### TASK
Find and copy each line of the records where the string "interactable" shows up.

### DATA TO EXAMINE

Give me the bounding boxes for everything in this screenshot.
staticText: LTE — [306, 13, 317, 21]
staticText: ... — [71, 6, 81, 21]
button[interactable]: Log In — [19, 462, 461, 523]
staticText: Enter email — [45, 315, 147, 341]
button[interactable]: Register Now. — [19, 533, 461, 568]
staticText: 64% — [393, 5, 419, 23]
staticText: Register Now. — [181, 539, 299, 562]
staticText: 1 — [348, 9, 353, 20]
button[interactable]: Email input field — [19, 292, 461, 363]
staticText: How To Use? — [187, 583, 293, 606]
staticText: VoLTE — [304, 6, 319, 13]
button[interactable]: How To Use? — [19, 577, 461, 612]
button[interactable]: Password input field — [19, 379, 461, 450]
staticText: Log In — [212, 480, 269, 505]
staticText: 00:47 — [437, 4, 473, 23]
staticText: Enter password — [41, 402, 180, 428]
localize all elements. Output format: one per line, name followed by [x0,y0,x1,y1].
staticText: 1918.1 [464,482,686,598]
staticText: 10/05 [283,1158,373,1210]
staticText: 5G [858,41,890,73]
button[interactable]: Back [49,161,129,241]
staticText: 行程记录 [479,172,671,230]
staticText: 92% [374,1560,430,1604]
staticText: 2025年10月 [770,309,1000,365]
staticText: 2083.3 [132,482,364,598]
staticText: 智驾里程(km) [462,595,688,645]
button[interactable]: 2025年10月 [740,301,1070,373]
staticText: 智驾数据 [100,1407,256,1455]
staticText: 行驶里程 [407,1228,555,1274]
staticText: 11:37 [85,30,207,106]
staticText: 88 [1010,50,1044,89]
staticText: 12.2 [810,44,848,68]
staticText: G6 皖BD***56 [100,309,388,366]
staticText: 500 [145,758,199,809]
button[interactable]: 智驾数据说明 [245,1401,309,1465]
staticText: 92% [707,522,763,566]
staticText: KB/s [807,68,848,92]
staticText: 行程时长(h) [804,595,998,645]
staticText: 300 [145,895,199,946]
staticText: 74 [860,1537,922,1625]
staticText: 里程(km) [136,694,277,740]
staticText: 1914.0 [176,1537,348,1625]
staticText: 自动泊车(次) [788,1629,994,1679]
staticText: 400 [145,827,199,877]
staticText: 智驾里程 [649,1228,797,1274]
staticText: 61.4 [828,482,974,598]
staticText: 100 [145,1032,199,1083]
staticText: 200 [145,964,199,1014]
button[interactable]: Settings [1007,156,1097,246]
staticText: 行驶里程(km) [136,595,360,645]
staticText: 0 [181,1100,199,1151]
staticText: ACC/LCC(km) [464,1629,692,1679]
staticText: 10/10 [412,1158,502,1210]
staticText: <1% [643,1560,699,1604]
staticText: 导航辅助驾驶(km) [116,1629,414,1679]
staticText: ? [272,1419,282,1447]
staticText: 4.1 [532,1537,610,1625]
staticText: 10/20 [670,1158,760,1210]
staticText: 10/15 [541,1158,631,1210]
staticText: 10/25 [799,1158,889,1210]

### FINAL ANSWER
button[interactable]: Log In — [19, 462, 461, 523]
button[interactable]: Register Now. — [19, 533, 461, 568]
button[interactable]: Email input field — [19, 292, 461, 363]
button[interactable]: How To Use? — [19, 577, 461, 612]
button[interactable]: Password input field — [19, 379, 461, 450]
button[interactable]: Back [49,161,129,241]
button[interactable]: 2025年10月 [740,301,1070,373]
button[interactable]: 智驾数据说明 [245,1401,309,1465]
button[interactable]: Settings [1007,156,1097,246]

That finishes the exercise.